▸ Assigned task
Pick out each line of the records in which the word "Angélica" appears.

[Page-level text extractions]
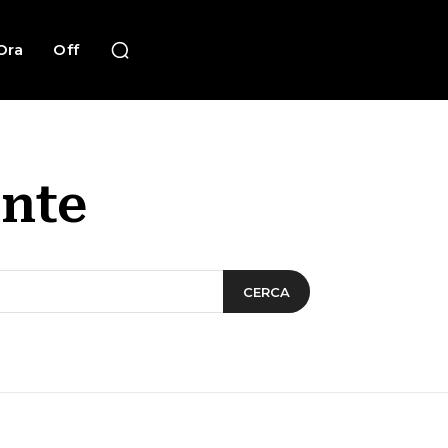
Ora
Off
nte
CERCA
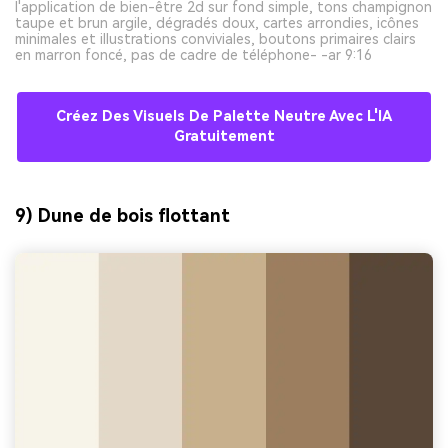
l'application de bien-être 2d sur fond simple, tons champignon
taupe et brun argile, dégradés doux, cartes arrondies, icônes
minimales et illustrations conviviales, boutons primaires clairs
en marron foncé, pas de cadre de téléphone- -ar 9:16
Créez Des Visuels De Palette Neutre Avec L'IA
Gratuitement
9) Dune de bois flottant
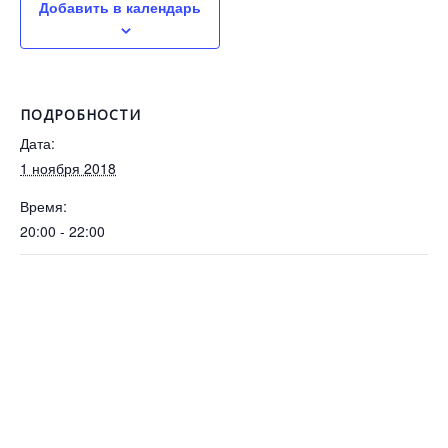
Добавить в календарь
ПОДРОБНОСТИ
Дата:
1 ноября 2018
Время:
20:00 - 22:00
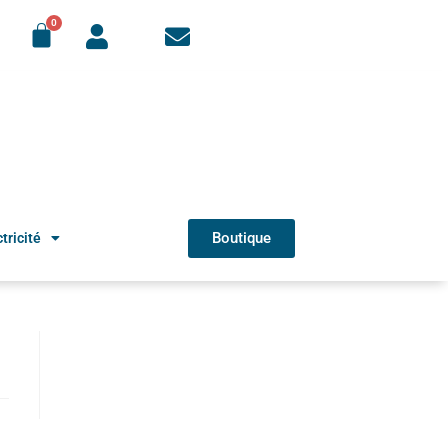
Boutique
tricité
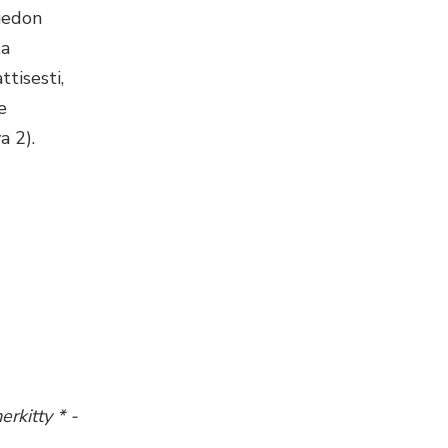
tiedon
ta
tisesti,
e
a 2).
rkitty * -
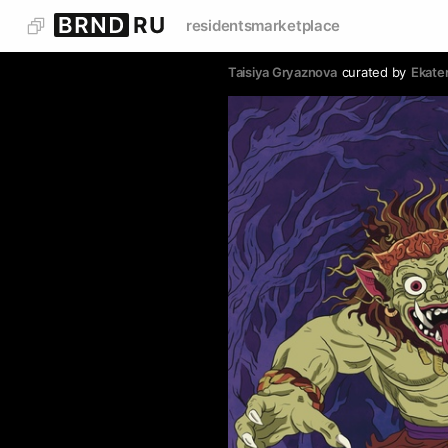
residents
marketplace
Taisiya Gryaznova
curated by
Ekater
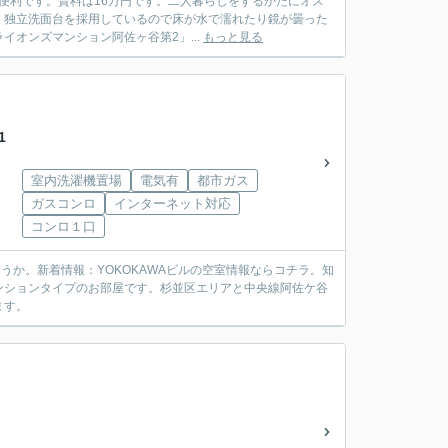
に便利です。賃料は16万円です。二人暮らしをするかたにオス
。独立洗面台を採用しているので床が水で濡れたり鏡が曇った
オンズマンション阿佐ヶ谷第2」...
もっと見る
1
室内洗濯機置場
電気有
都市ガス
ガスコンロ
インターネット対応
コンロ１口
うか。新着情報：YOKOKAWAビルの空室情報ならコチラ。知
ンションタイプのお部屋です。杉並区エリアと中央線阿佐ケ谷
ます。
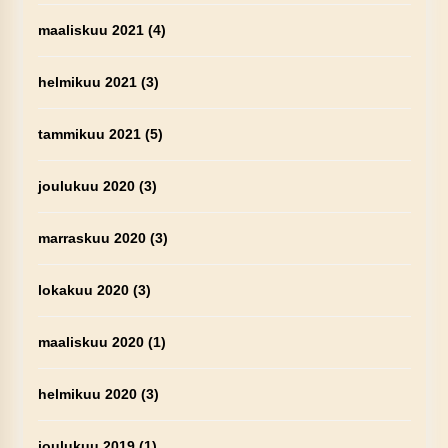
maaliskuu 2021
(4)
helmikuu 2021
(3)
tammikuu 2021
(5)
joulukuu 2020
(3)
marraskuu 2020
(3)
lokakuu 2020
(3)
maaliskuu 2020
(1)
helmikuu 2020
(3)
joulukuu 2019
(1)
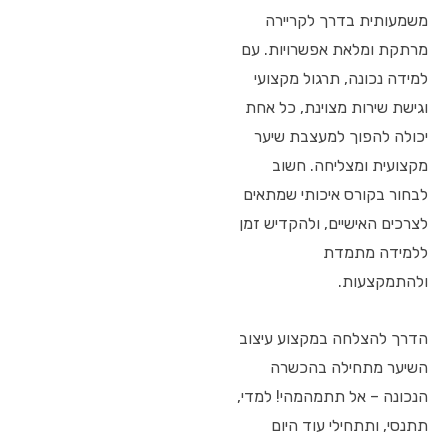
משמעותית בדרך לקריירה
מרתקת ומלאת אפשרויות. עם
למידה נכונה, תרגול מקצועי
וגישת שירות מצוינת, כל אחת
יכולה להפוך למעצבת שיער
מקצועית ומצליחה. חשוב
לבחור בקורס איכותי שמתאים
לצרכים האישיים, ולהקדיש זמן
ללמידה מתמדת
ולהתמקצעות.
הדרך להצלחה במקצוע עיצוב
השיער מתחילה בהכשרה
הנכונה – אל תתמהמהי! למדי,
תתנסי, ותתחילי עוד היום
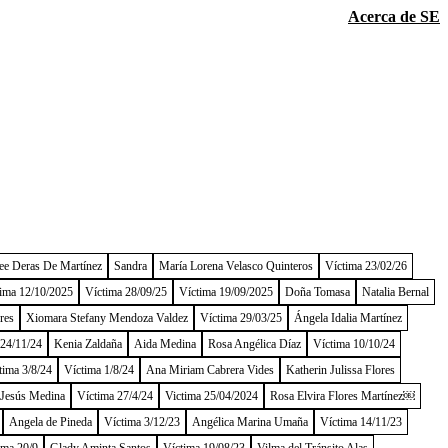
Acerca de SE
ee Deras De Martínez
Sandra
María Lorena Velasco Quinteros
Víctima 23/02/26
ima 12/10/2025
Víctima 28/09/25
Víctima 19/09/2025
Doña Tomasa
Natalia Bernal
res
Xiomara Stefany Mendoza Valdez
Víctima 29/03/25
Ángela Idalia Martínez
 24/11/24
Kenia Zaldaña
Aida Medina
Rosa Angélica Díaz
Víctima 10/10/24
tima 3/8/24
Víctima 1/8/24
Ana Miriam Cabrera Vides
Katherin Julissa Flores
 Jesús Medina
Víctima 27/4/24
Victima 25/04/2024
Rosa Elvira Flores Martínez￼
Angela de Pineda
Víctima 3/12/23
Angélica Marina Umaña
Víctima 14/11/23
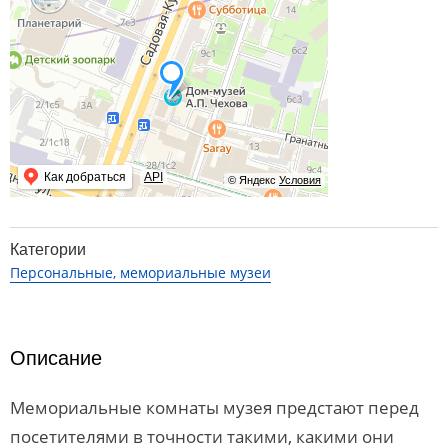
Как добраться
API
© Яндекс
Условия
Категории
Персональные, мемориальные музеи
Описание
Мемориальные комнаты музея предстают перед
посетителями в точности такими, какими они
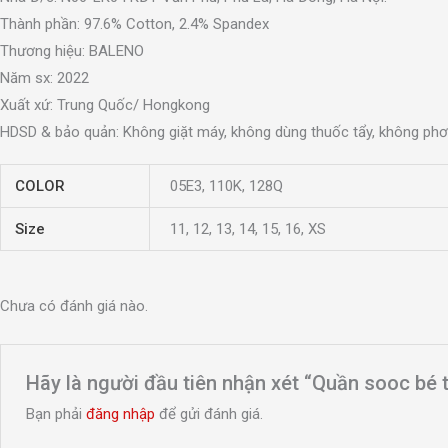
Thành phần: 97.6% Cotton, 2.4% Spandex
Thương hiệu: BALENO
Năm sx: 2022
Xuất xứ: Trung Quốc/ Hongkong
HDSD & bảo quản: Không giặt máy, không dùng thuốc tẩy, không phơi
COLOR
05E3, 110K, 128Q
Size
11, 12, 13, 14, 15, 16, XS
Chưa có đánh giá nào.
Hãy là người đầu tiên nhận xét “Quần sooc bé t
Bạn phải
đăng nhập
để gửi đánh giá.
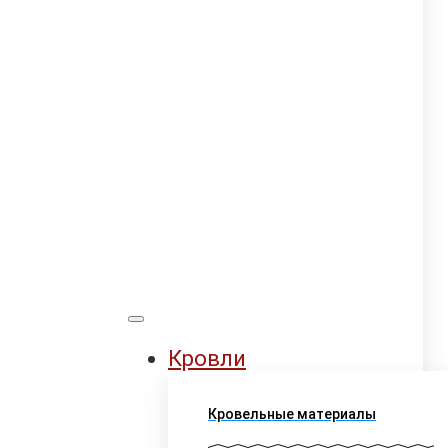
Кровли
Кровельные материалы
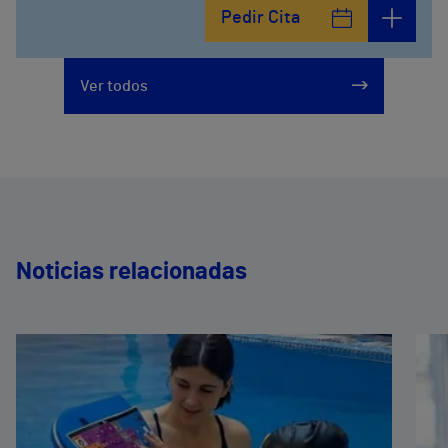
Pedir Cita
Ver todos
Noticias relacionadas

▸ Solution to this problem
Rosa Angélica Díaz
Angélica Marina Umaña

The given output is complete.